As Robinson sets forth in his masterful introduction, the themes of his chapters, a half-dozen of which are co-authored, are not only diverse in content but also consistently treat understudied aspects of the Japanese American past: mixed-race Japanese American families; Japanese American literature; political activism of the Nisei and their quest for civil rights and social justice; Nikkei creative artists and their respective productions; Japanese American queer history; and non-West Coast Japanese American populations. Even Robinson’s two chapters focused on the much-studied World War II era are given over to atypical Nikkei happenings, on the one hand, and on the other hand, to the stories of those humane non-Nikkei who provided support for Japanese Americans during their incarceration in American-style concentration camps.
In the nearly quarter of a century that I have been in contact with Greg Robinson, he continues to amaze me anew. A professor of history at the L’Université du Québec à Montréal, where he teaches courses in the French language, he is a prolific writer of books, all of them relating to some dimension or other of the Japanese American historical experience. While these works are very well-researched and deeply rooted in a wide variety of primary and secondary sources, they are expressed in terms that are comprehensible by a general readership as against one comprised exclusively by other academicians. Even though Robinson is attuned to new theoretical and methodological breakthroughs in the discipline of history, he opts, consistent with his background in journalism, to seamlessly incorporate them into an eloquent narrative style that places a premium on powerful and consequential storytelling.

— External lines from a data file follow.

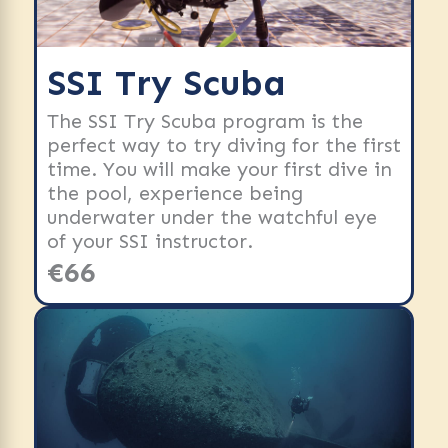
SSI Try Scuba
The SSI Try Scuba program is the
perfect way to try diving for the first
time. You will make your first dive in
the pool, experience being
underwater under the watchful eye
of your SSI instructor.
€66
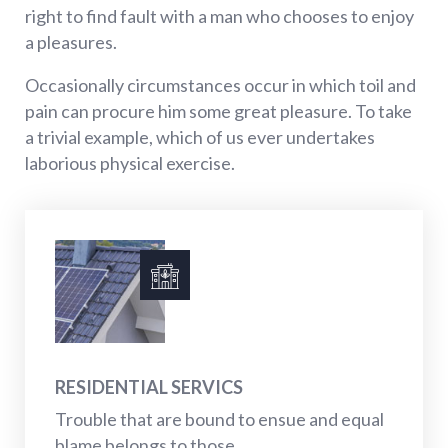
right to find fault with a man who chooses to enjoy
a pleasures.
Occasionally circumstances occur in which toil and
pain can procure him some great pleasure. To take
a trivial example, which of us ever undertakes
laborious physical exercise.
RESIDENTIAL SERVICS
Trouble that are bound to ensue and equal
blame belongs to those...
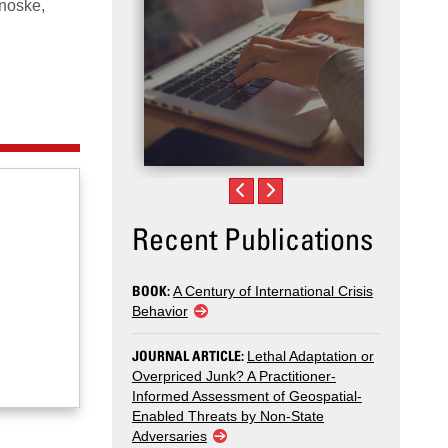
noske,
Recent Publications
BOOK:
A Century of International Crisis
Behavior
JOURNAL ARTICLE:
Lethal Adaptation or
Overpriced Junk? A Practitioner-
Informed Assessment of Geospatial-
Enabled Threats by Non-State
Adversaries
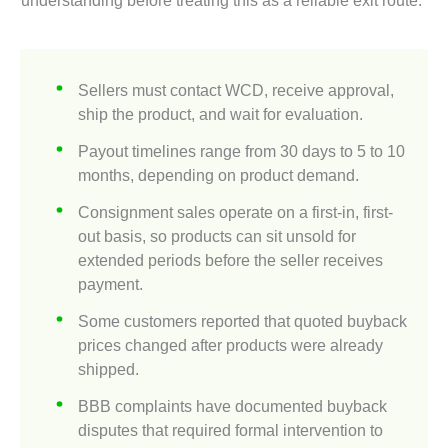
Sellers must contact WCD, receive approval,
ship the product, and wait for evaluation.
Payout timelines range from 30 days to 5 to 10
months, depending on product demand.
Consignment sales operate on a first-in, first-
out basis, so products can sit unsold for
extended periods before the seller receives
payment.
Some customers reported that quoted buyback
prices changed after products were already
shipped.
BBB complaints have documented buyback
disputes that required formal intervention to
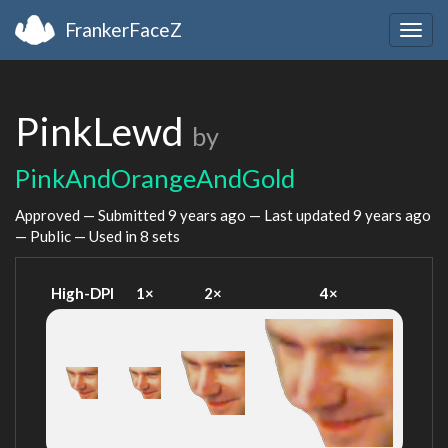
FrankerFaceZ
Togg
navig
PinkLewd
by
PinkAndOrangeAndGold
Approved — Submitted
9 years ago
— Last updated
9 years ago
— Public — Used in 8 sets
High-DPI
1×
2×
4×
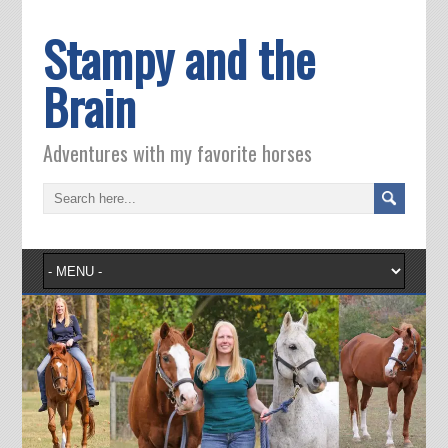
Stampy and the
Brain
Adventures with my favorite horses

Since “The Unsung Great” covers so much territory in its pages, which readers of the volume need to ponder in their own way, I will restrict myself here to highlighting what grabbed my attention when consuming its abundant contents. First, Robinson leaves very few informational stones unturned when zealously developing his biographical portraits. Second, his graphic descriptions of neglected individuals frequently get converted into life histories of similarly overlooked family members. Third, Robinson’s profiles are often complexified and humanized by his penchant for including, in his depiction, both pro and con character traits and behavior. Fourth, when sketching not such unsung great Japanese Americans, like civil rights activist Clifford Uyeda and war hero Ben Kuroki, Robinson supplies readers with unconventional and inconvenient information not heretofore given public (or even private) attention. Although having conducted in-depth oral histories in the past with both of these Nisei men, upon perusing Robinson’s representations of them, I realized that I had barely scratched the surface of their multiplex lives.
Japanese Americans and non-Japanese Americans alike will benefit tremendously, as I certainly did, from Greg Robinson’s inspired sleuthing and artful renderings of his findings in “The Unsung Great.” The Nichi Bei Weekly‘s formative role in facilitating this bountiful book’s very existence is deserving of communal applause.